[Dataset entries]
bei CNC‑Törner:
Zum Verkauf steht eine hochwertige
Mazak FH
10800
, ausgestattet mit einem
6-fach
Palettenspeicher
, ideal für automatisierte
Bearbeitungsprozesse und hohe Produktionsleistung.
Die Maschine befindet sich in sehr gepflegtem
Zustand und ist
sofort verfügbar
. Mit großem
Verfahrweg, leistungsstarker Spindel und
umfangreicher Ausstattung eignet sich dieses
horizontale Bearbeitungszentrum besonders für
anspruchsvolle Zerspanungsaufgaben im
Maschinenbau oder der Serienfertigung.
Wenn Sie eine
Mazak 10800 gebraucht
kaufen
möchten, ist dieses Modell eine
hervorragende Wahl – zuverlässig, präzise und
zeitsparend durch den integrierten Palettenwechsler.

_Exercise brief:_
The range runs from the line with "umfangreicher Ausstattung eignet sich dieses" to the last line of the entries above, both included. Restate it word for word.

_Result of the exercise:_
umfangreicher Ausstattung eignet sich dieses
horizontale Bearbeitungszentrum besonders für
anspruchsvolle Zerspanungsaufgaben im
Maschinenbau oder der Serienfertigung.
Wenn Sie eine
Mazak 10800 gebraucht
kaufen
möchten, ist dieses Modell eine
hervorragende Wahl – zuverlässig, präzise und
zeitsparend durch den integrierten Palettenwechsler.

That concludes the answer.